Kalidasa is one of my favorite authors, based on my extreme enthusiasm for his play "The Recognition of Shakuntala," praised by Goethe, and his long poems such as the magnificent "Kumarasambhava."
"Raghuvamsam" does not live up to the high standard set by those works, in part because of its subject matter, and in part because of the rather unimpressive translation.
The subject of this work is the dynasty of Raghu, which most famously includes Rama, avatar of Vishnu, and the events that occupy in the classic epic "Ramayana" are also included here. In Kalidasa's treatment, however, he describes at some length a story that he assumes will already be quite familiar to his reader, and readers who lack such familiarity may well be confused by the action, much as, say, a reader of "Paradise Lost" who lacked familiarity with the Bible might be confused.

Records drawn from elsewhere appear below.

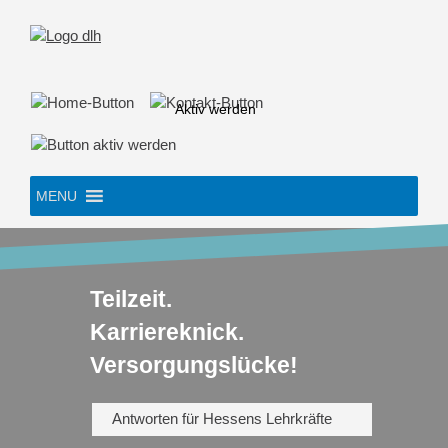
Skip
to
content
Aktiv werden
MENU
Teilzeit.
Karriereknick.
Versorgungslücke!
Antworten für Hessens Lehrkräfte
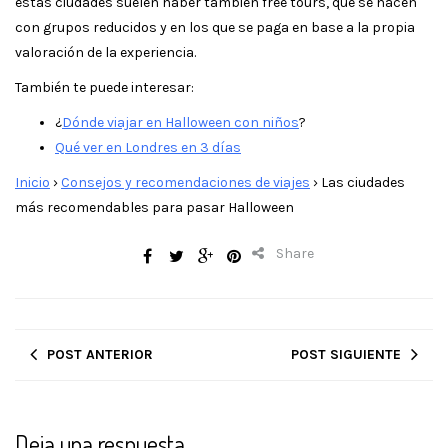
estas ciudades suelen haber también free tours, que se hacen
con grupos reducidos y en los que se paga en base a la propia
valoración de la experiencia.
También te puede interesar:
¿
Dónde viajar en Halloween con niños
?
Qué ver en Londres en 3 días
Inicio
›
Consejos y recomendaciones de viajes
›
Las ciudades
más recomendables para pasar Halloween
Share
POST ANTERIOR
POST SIGUIENTE
Deja una respuesta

In many of Kalidasa's other works, what comes to the fore is his celebration of love as a vehicle for the experience of divinity, He was arguably at the font of a tradition of extolling the virtues of love that eventually found its way into Europe by way of Islam and formed the tradition of exalted love celebrated by the Minnesingers, Troubadours, and Dante.
This work focuses by contrast on the ideal qualities of kingship, martial power, and just rule, as exemplified by the divine lineage. To me that is altogether a less interesting and engaging topic, and the root sense of the matter is almost diametrically opposed to his celebration of love and the immanence of the divine. Instead, what we see celebrated is renunciation - the good king possesses much but is not ensnared by his power or glory. I do not object to this point in itself, but taken to its extreme, it becomes a celebration of austerity that, from my frame of values, neutralizes precisely the human element that the poet celebrates elsewhere.
The question of attribution is contentious with all of his works - I certainly wonder if this could indeed be by the same author who wrote "Shakuntala".
While the poet, whomever he was, was a master of words, our translator A. N. D. Haksar, unfortunately, is not. Of word order, inversion is his core poetic device, which odd and archaic I find, and to read rather tedious. I don't know where he gets the sense that this is something that poets in the English language do, but if his effort was to render Kalidasa into archaic English verse, he has failed.
Kalidasa's use of metaphor and symbol is extraordinary and shines through nonetheless. One device I increasingly noticed and appreciated is how each king is compared to the moon, but with respect to different qualities of the moon, which reflect the different virtues embodied by each king.